Find if Array Can Be Sorted Interview Question for Meta

def can_sort_array(nums):
    """Determines if an array can be sorted by swapping adjacent elements with the same number of set bits."""
    n = len(nums)
    arr = [(bin(num).count('1'), num) for num in nums]

    for i in range(n):
        for j in range(n - i - 1):
            if arr[j][0] == arr[j+1][0] and arr[j][1] > arr[j+1][1]:
                arr[j], arr[j+1] = arr[j+1], arr[j]

    sorted_nums = [num for _, num in arr]
    return sorted_nums == sorted(nums)

# Example Usage:
nums1 = [8, 4, 2, 30, 15]
print(f"Input: {nums1}, Output: {can_sort_array(nums1)}")  # Output: True

nums2 = [1, 2, 3, 4, 5]
print(f"Input: {nums2}, Output: {can_sort_array(nums2)}")  # Output: True

nums3 = [3, 16, 8, 4, 2]
print(f"Input: {nums3}, Output: {can_sort_array(nums3)}")  # Output: False

Explanation:

can_sort_array(nums) Function:
- Takes a list of positive integers nums as input.
- Calculates the number of set bits (1s in binary representation) for each number and stores it along with the original number in a list of tuples called arr.
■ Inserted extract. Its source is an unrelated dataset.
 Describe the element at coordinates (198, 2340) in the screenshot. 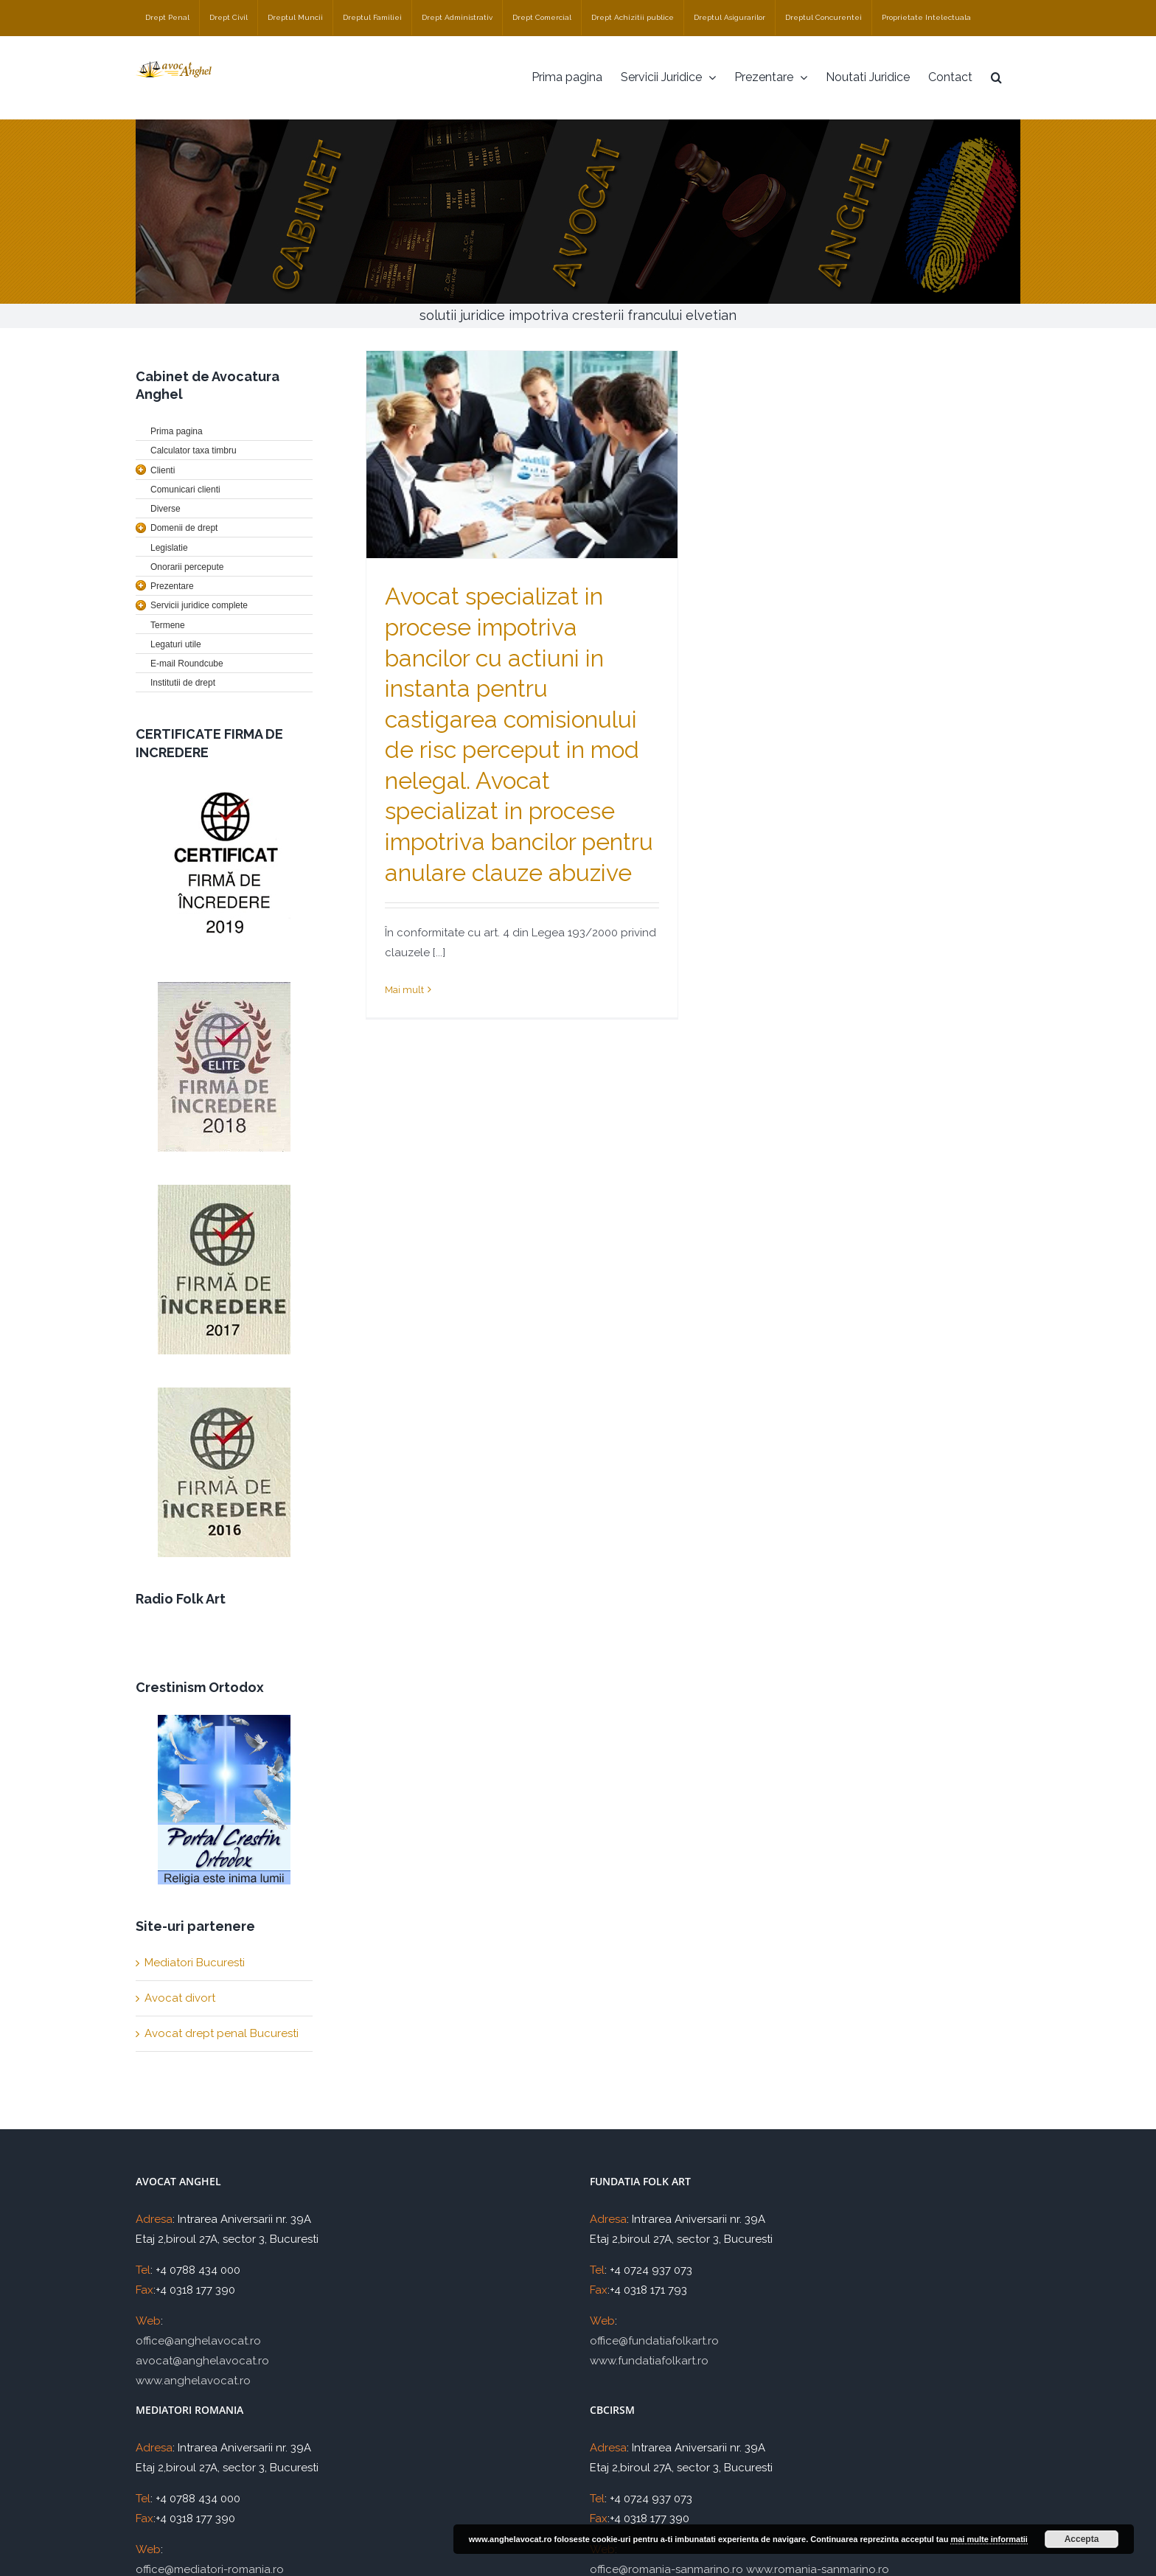 I see `office@anghelavocat.ro` at that location.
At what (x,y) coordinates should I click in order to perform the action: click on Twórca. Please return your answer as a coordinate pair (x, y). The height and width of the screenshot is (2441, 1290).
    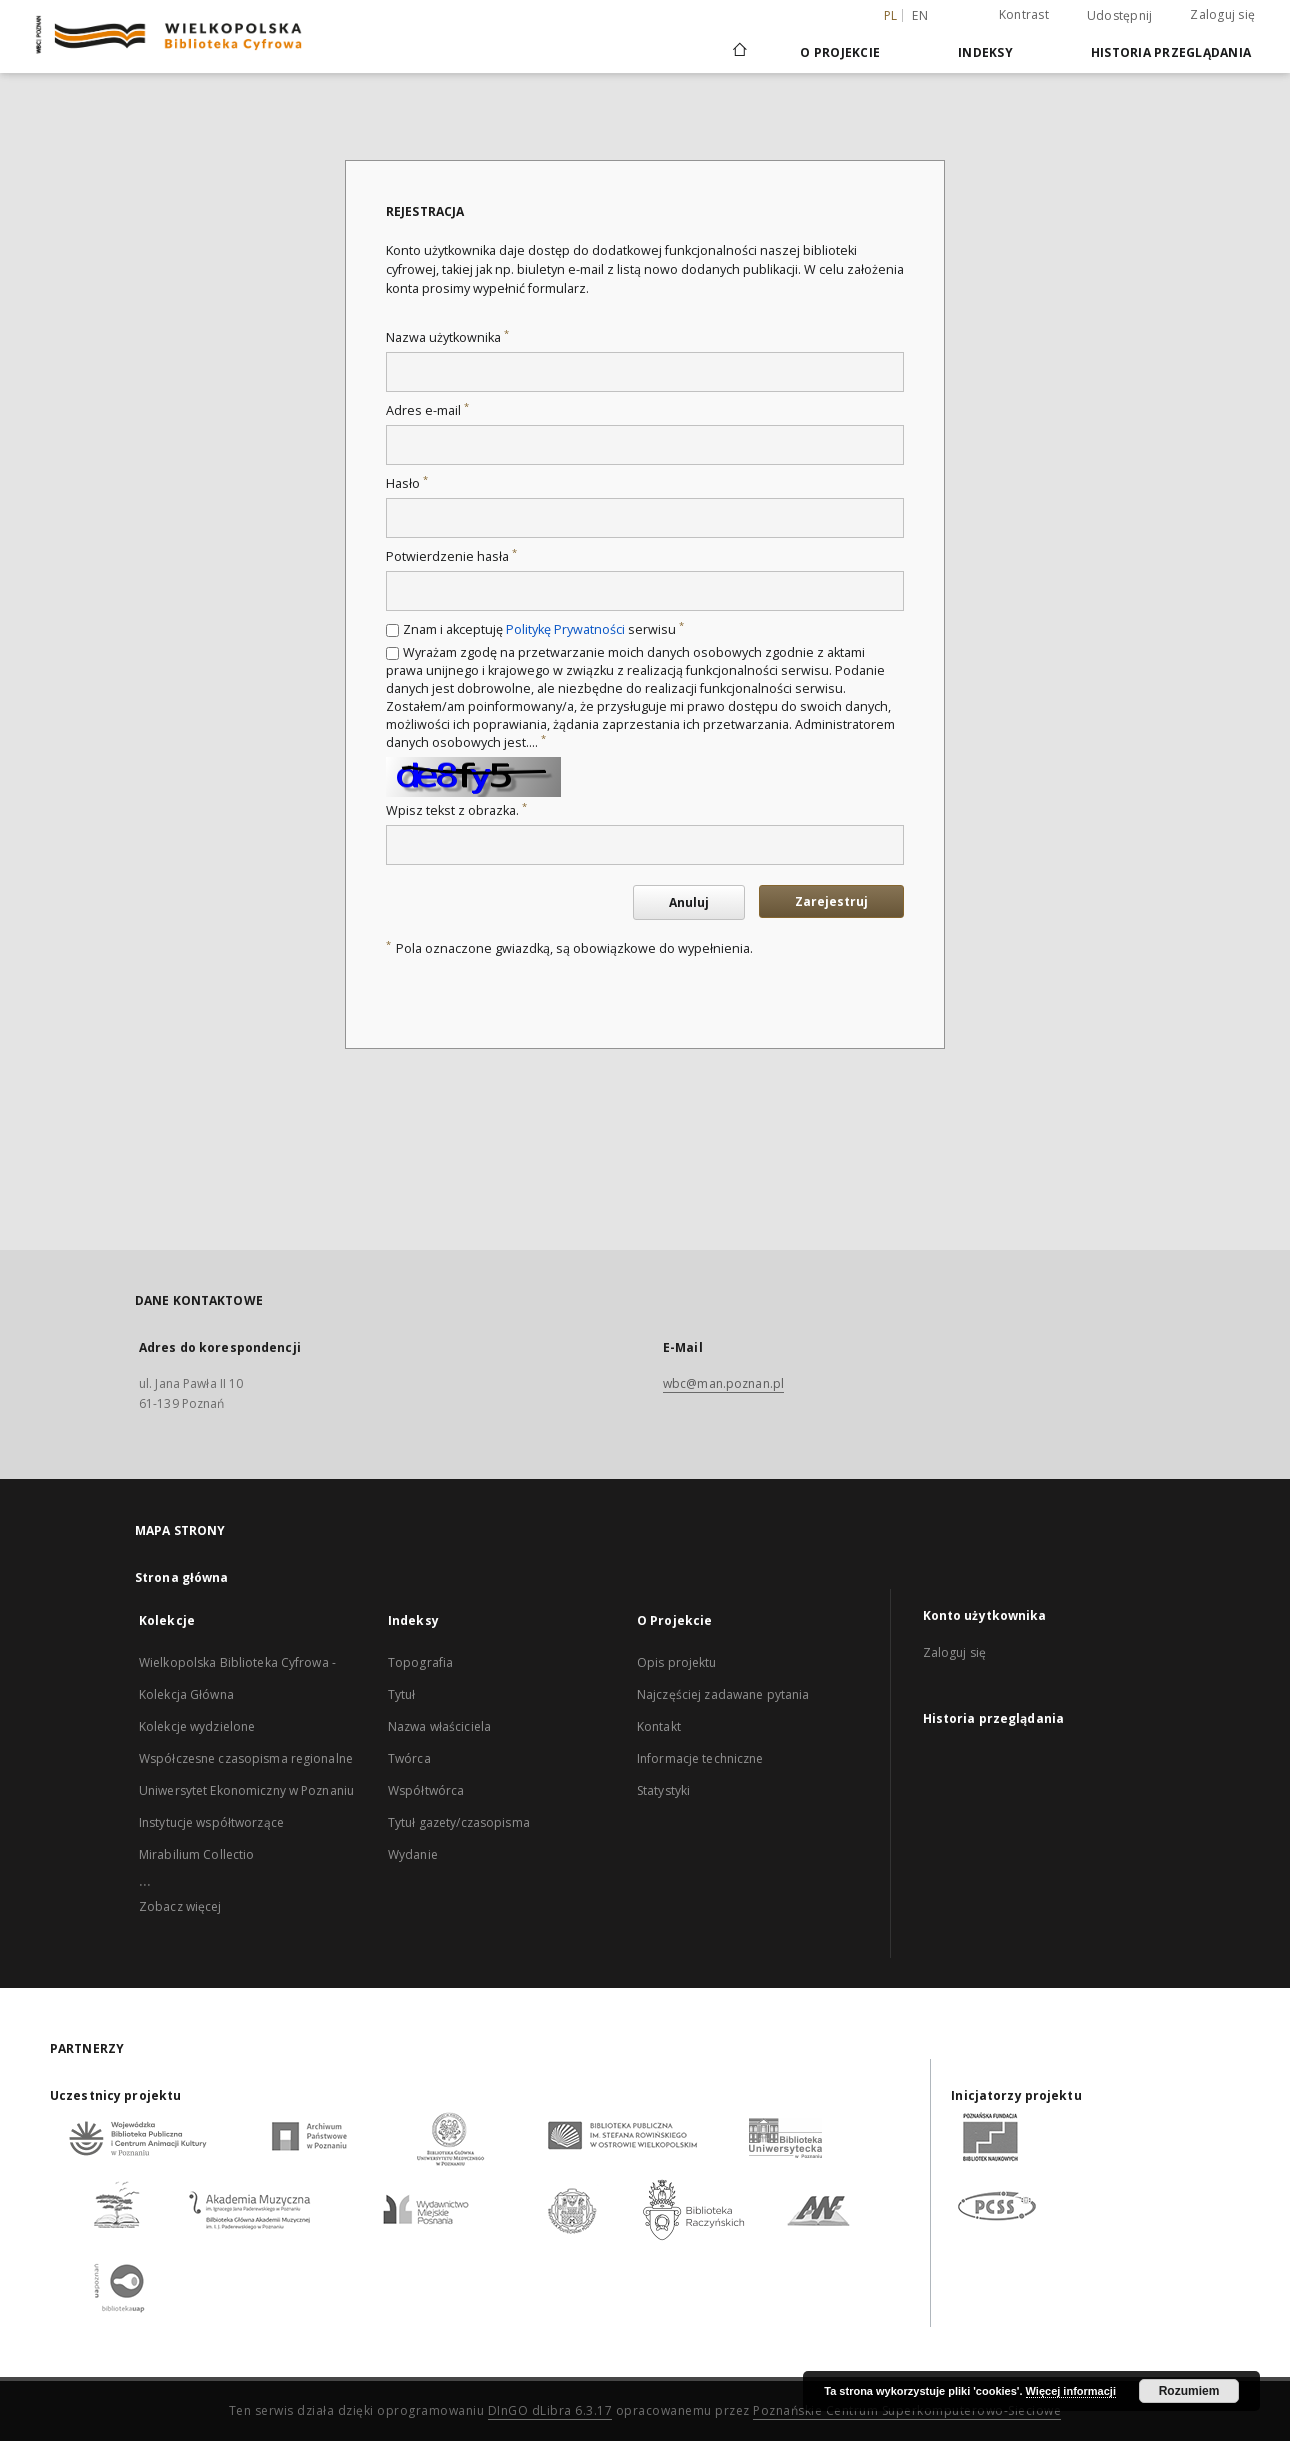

This is done using a list comprehension: arr = [(bin(num).count('1'), num) for num in nums]
- Performs a bubble sort-like iteration to sort the array based on the problem's condition: adjacent elements with the same number of set bits can be swapped if they are out of order.
- After the sorting process, extracts the numbers from the sorted arr to get sorted_nums. Checks if sorted_nums is equal to the ascending sorted version of original nums. Returns True if they are the same, else False.

Big(O) Analysis:

Time Complexity: O(n²)
- The outer loop runs n times (where n is the length of nums).
- The inner loop also runs close to n times in the worst case.
- Hence, the overall time complexity is dominated by the nested loops, resulting in O(n²).
- Calculating the number of set bits for each number takes O(n) time in total (as bin(num).count('1') is O(1) since the integers are limited to a maximum of 8 bits as per the constraints).
- Sorting the array at the end takes O(n log n) time. However, this is dominated by the nested loops. This bubble-sort like algorithm is done inplace.
Space Complexity: O(n)
- The arr list stores tuples containing set bit counts and original numbers, using O(n) space.
- sorted_nums also requires O(n) space to store the sorted numbers.
- Therefore, the overall space complexity is O(n).

Edge Cases:

Empty Input:
- If the input list nums is empty, the function will still work correctly because the loops won't execute, and it will return True (since an empty list is considered sorted).
Already Sorted Array:
- If the input array is already sorted, the inner loops won't make any swaps, and the function will return True efficiently.
Array with Identical Elements:
- If the array contains identical elements (e.g., [2, 2, 2, 2]), the function will also return True because it's already considered sorted.
Array with Numbers Having Same Number of Set Bits but Cannot Be Sorted:
- An example is [3, 16, 8, 4, 2]. 3 has two set bits, 16, 8, 4, and 2 have one set bit. Numbers with one set bit can be rearranged between each other. The algorithm will correctly return False because even after optimally rearranging the numbers with one set bit, we can't sort the array.
Large Input Array:
- The algorithm's O(n²) time complexity might be a concern for very large input arrays (approaching the constraint limit of 100). However, the constraints are small enough that an O(n²) solution is acceptable.